BEGIN Task material
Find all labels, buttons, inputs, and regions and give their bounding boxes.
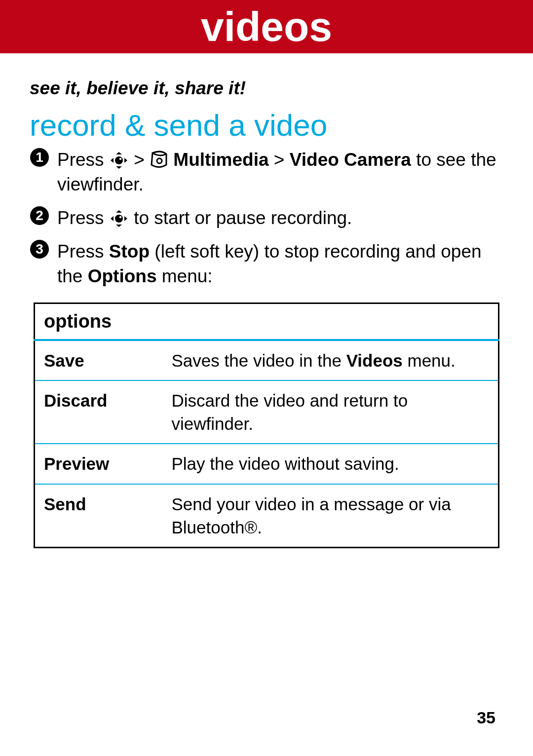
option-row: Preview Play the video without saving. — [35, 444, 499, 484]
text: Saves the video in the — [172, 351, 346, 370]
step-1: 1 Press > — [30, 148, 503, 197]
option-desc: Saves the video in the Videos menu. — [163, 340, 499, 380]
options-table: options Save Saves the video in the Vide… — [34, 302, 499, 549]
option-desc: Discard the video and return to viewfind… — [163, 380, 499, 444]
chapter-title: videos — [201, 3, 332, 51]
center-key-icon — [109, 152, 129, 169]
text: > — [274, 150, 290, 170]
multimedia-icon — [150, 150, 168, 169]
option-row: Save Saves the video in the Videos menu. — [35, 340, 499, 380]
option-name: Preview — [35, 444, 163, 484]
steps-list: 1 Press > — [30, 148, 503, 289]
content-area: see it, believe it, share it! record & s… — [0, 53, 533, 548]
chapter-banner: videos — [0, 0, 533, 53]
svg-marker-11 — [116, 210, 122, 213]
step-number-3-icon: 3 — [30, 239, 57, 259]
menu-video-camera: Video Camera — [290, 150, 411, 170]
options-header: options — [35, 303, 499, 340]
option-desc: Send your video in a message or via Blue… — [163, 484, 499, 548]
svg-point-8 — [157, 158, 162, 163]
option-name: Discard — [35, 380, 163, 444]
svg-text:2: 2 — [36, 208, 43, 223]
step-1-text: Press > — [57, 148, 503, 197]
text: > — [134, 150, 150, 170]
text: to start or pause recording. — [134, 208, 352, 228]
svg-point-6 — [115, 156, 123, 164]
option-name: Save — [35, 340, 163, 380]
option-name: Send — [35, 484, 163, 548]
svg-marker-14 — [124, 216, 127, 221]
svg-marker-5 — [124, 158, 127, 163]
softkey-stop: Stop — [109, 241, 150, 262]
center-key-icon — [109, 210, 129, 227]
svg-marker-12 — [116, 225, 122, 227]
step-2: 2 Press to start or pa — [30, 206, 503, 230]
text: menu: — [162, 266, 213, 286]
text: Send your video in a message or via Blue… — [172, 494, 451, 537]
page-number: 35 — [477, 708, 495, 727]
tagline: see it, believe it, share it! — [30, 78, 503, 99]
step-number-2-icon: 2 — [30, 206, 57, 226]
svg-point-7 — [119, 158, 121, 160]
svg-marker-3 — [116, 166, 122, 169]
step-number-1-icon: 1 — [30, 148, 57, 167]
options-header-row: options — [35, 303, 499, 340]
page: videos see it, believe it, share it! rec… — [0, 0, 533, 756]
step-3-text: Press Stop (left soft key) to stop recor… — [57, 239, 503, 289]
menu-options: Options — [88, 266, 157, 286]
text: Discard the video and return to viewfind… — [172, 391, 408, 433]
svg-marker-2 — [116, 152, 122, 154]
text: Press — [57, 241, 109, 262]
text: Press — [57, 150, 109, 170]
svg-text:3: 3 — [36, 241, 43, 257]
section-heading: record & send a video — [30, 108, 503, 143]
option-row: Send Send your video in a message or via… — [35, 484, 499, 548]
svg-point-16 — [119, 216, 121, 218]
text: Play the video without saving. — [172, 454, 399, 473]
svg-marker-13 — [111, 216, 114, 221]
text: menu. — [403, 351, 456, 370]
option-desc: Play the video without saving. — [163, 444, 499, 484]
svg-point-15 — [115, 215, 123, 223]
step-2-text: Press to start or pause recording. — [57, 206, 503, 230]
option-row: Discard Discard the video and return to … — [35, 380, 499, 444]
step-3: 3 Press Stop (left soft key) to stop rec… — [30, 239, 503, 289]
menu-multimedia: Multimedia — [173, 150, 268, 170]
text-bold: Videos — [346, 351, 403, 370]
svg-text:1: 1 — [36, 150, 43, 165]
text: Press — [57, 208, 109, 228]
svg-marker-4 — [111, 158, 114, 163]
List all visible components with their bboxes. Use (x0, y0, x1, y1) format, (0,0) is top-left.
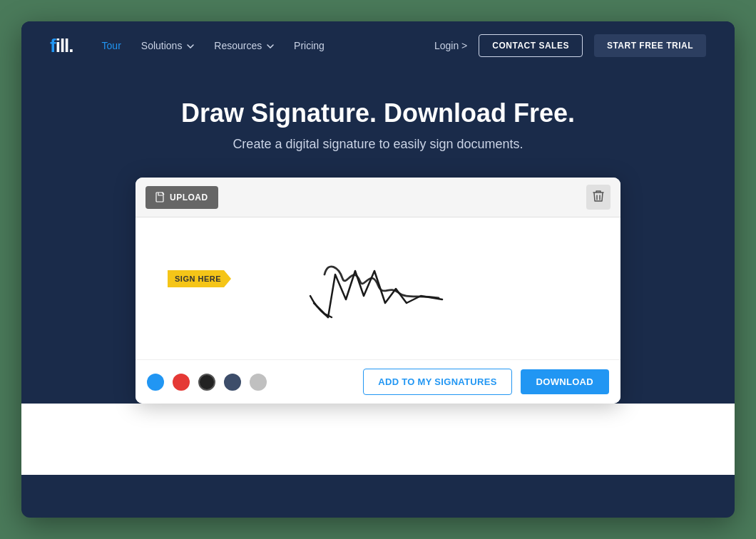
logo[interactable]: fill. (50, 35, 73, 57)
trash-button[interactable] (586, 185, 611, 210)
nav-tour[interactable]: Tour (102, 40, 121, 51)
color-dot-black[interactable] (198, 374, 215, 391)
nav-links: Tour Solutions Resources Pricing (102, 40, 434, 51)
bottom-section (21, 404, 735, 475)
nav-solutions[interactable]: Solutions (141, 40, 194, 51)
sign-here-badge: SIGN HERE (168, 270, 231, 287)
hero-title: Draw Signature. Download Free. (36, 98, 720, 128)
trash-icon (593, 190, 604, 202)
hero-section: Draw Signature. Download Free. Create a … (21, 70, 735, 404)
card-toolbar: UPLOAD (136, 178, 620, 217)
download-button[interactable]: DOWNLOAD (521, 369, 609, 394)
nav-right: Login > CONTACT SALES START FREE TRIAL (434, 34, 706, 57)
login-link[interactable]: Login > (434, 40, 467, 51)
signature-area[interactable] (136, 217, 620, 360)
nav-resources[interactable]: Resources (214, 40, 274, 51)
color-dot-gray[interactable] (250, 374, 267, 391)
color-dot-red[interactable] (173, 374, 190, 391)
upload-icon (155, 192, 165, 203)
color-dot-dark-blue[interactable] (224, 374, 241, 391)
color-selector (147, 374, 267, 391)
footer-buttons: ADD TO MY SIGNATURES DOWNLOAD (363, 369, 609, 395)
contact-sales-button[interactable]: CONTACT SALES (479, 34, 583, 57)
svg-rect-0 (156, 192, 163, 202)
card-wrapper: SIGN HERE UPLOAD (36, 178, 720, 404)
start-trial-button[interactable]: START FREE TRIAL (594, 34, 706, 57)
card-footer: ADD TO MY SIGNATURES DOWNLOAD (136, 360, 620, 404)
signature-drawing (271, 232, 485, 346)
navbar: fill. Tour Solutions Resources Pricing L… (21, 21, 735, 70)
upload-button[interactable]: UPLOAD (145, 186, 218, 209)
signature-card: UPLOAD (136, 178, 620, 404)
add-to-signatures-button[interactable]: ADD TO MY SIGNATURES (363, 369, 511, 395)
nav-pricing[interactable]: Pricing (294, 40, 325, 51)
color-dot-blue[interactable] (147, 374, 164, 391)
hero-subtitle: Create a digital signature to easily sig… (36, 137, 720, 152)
END Task material
BEGIN Task material
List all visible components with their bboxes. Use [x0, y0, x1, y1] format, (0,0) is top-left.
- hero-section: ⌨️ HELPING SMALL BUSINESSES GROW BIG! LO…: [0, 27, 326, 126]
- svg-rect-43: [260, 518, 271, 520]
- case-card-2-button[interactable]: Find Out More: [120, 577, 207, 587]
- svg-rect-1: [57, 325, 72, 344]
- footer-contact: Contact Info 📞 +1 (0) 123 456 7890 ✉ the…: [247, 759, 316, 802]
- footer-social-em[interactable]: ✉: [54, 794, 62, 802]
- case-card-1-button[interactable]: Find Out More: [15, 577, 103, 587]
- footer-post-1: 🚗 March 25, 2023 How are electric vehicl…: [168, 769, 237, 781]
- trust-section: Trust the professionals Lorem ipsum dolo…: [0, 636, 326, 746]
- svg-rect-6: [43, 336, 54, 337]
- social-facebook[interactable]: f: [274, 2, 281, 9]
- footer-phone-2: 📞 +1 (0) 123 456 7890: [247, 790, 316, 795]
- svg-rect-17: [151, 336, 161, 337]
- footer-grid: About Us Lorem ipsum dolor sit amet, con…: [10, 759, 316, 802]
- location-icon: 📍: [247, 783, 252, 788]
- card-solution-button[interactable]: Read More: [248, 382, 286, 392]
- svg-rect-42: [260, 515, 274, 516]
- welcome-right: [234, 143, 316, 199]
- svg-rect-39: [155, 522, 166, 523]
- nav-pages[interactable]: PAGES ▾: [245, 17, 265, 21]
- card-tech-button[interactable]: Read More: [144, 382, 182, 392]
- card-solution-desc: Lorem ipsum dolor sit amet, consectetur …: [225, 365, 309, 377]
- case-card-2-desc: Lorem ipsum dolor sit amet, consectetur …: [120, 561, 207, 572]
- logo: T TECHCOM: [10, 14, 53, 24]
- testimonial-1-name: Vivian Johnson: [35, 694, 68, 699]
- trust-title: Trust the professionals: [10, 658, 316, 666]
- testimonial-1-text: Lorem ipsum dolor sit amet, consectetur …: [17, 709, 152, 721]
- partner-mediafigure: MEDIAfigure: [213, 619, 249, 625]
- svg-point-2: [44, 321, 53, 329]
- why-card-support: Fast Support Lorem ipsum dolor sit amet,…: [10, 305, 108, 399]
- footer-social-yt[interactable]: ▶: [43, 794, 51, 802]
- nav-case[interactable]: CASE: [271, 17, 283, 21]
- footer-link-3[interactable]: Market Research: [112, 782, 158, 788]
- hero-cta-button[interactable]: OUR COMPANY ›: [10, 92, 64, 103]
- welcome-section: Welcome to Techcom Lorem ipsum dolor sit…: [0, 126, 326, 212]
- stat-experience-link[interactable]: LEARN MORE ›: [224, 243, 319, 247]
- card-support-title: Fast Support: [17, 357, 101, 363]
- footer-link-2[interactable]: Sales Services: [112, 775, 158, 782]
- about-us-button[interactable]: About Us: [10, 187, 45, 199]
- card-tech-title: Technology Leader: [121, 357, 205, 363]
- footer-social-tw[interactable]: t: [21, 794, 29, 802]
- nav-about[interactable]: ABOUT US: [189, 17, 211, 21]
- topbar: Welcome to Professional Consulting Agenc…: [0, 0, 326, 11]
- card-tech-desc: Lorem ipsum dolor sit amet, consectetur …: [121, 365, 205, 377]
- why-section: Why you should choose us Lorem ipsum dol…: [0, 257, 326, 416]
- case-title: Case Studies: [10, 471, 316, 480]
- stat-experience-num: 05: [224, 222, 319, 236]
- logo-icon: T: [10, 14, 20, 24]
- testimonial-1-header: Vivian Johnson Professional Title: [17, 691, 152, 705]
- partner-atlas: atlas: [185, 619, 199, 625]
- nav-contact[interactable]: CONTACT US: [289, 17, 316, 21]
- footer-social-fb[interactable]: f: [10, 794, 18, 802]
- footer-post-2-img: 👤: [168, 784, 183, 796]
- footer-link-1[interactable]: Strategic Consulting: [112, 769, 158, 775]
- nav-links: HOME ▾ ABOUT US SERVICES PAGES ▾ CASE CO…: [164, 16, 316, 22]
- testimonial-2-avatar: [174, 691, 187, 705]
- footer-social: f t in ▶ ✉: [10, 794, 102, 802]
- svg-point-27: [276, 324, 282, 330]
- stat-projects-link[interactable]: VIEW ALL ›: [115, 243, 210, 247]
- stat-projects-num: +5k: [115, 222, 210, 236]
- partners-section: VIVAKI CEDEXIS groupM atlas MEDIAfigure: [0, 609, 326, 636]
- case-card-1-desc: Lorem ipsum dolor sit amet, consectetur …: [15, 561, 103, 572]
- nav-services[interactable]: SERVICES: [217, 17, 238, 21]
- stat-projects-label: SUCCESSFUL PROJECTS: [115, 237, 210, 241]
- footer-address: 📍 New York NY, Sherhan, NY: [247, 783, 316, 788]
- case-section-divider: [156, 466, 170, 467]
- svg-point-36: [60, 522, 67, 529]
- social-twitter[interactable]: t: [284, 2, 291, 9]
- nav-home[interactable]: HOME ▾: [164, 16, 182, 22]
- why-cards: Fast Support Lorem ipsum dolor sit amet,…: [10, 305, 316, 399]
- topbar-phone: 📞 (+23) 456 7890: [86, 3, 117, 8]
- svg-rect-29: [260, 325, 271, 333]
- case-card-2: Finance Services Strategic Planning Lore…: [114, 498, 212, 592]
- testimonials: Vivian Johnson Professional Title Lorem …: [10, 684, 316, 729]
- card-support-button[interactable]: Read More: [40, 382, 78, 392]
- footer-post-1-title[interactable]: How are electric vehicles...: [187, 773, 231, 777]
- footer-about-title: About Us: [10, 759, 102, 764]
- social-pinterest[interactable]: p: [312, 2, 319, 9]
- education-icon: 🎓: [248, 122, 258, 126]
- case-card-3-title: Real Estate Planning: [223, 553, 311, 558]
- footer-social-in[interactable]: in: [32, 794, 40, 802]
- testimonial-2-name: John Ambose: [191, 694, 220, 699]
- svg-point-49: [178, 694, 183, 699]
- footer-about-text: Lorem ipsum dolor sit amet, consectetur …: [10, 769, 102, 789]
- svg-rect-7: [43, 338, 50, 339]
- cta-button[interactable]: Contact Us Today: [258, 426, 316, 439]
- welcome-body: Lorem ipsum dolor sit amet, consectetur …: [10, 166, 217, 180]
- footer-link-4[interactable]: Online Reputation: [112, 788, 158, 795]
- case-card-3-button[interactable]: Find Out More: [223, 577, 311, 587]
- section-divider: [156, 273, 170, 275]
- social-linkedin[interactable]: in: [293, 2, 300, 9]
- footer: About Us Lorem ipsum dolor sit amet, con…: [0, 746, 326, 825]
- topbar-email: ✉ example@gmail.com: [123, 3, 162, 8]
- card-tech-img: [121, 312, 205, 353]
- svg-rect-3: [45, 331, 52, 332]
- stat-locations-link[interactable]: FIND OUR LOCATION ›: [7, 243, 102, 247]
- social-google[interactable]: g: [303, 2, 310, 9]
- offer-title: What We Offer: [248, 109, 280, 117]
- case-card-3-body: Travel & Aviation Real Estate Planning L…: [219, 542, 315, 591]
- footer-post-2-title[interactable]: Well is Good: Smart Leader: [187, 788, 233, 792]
END Task material
BEGIN Task material
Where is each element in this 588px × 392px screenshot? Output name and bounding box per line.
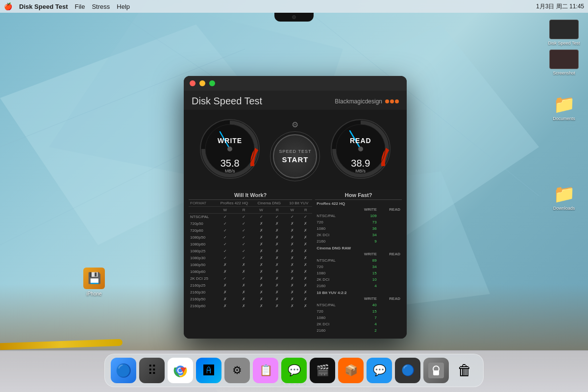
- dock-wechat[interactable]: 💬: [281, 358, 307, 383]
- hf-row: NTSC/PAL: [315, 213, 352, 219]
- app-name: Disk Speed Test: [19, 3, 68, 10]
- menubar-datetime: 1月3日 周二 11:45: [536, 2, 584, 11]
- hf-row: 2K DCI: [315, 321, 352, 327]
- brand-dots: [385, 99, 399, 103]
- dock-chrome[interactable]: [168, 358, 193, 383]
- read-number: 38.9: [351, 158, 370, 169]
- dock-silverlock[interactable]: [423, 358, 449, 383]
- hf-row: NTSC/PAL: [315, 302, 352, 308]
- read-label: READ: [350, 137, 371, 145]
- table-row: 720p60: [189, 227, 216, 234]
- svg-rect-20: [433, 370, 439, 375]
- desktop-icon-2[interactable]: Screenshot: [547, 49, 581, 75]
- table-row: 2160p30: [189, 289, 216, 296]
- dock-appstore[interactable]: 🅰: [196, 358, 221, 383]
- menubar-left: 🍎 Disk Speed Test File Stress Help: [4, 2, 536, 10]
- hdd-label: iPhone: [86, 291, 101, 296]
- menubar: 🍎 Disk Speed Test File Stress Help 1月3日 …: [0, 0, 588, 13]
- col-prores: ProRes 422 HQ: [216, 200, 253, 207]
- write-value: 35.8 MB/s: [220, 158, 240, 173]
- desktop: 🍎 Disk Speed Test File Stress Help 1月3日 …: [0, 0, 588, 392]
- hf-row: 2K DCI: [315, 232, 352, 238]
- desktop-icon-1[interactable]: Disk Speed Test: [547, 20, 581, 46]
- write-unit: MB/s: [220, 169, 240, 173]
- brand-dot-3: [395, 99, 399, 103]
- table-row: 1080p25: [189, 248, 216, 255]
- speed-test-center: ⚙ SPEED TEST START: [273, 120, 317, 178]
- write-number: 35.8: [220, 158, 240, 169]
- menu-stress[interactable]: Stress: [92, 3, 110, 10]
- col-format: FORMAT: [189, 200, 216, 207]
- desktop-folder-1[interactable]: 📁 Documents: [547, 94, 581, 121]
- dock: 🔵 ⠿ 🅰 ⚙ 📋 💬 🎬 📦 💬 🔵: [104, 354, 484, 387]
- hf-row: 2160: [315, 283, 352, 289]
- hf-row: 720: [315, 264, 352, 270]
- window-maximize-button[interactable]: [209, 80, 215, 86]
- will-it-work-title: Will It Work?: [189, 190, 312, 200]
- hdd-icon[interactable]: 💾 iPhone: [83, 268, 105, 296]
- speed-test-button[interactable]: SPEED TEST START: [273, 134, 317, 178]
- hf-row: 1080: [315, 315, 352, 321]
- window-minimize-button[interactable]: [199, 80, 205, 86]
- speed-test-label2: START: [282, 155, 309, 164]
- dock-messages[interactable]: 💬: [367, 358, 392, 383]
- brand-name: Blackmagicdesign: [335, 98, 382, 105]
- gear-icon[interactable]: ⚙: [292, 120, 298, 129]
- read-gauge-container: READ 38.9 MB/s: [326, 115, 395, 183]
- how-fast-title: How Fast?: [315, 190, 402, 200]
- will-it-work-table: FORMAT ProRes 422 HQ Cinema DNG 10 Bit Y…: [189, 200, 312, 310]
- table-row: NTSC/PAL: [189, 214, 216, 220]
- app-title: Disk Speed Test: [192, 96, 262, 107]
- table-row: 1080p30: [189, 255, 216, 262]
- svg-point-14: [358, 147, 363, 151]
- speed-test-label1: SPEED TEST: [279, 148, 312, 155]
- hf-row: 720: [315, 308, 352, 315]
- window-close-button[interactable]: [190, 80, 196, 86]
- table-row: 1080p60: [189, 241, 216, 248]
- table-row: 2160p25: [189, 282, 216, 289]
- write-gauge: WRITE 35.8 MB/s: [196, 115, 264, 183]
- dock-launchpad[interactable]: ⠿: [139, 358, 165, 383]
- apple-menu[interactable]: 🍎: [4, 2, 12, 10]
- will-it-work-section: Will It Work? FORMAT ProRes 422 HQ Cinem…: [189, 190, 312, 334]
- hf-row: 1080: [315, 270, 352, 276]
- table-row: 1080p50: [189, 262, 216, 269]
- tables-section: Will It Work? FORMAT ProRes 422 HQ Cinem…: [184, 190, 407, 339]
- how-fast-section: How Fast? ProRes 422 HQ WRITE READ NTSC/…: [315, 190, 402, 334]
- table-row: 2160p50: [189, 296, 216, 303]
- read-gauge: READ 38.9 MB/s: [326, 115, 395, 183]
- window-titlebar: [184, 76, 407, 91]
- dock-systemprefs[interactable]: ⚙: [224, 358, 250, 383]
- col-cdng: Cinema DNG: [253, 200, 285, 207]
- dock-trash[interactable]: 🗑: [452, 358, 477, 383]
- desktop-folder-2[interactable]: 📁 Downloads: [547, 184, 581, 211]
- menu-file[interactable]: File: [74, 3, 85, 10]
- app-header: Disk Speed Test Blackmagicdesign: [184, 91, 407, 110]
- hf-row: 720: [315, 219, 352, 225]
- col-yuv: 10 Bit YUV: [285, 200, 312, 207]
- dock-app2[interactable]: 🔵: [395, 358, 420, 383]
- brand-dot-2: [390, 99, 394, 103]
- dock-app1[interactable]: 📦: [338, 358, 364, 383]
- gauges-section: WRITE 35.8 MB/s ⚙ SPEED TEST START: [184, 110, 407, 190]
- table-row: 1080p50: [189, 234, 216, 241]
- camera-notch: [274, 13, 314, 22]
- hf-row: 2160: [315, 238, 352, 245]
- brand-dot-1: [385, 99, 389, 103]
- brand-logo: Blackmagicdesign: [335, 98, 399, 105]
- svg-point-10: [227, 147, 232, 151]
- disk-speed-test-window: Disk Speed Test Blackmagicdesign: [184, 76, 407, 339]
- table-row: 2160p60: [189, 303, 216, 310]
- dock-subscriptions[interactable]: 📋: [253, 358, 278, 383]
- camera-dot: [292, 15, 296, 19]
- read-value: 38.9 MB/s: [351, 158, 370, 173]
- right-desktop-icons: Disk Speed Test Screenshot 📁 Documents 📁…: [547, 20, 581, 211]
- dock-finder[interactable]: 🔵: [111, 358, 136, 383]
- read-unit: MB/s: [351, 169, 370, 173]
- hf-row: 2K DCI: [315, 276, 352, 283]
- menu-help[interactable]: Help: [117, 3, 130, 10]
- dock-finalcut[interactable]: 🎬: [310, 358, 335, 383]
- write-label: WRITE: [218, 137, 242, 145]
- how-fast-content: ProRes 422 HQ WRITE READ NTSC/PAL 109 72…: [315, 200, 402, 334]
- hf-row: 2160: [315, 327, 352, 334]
END Task material
(Your task):
In the entries above, identify every line with the word "Leader". Copy those lines.

(Solution for this task):
- card-tech-title: Technology Leader: [121, 357, 205, 363]
- footer-post-2-title[interactable]: Well is Good: Smart Leader: [187, 788, 233, 792]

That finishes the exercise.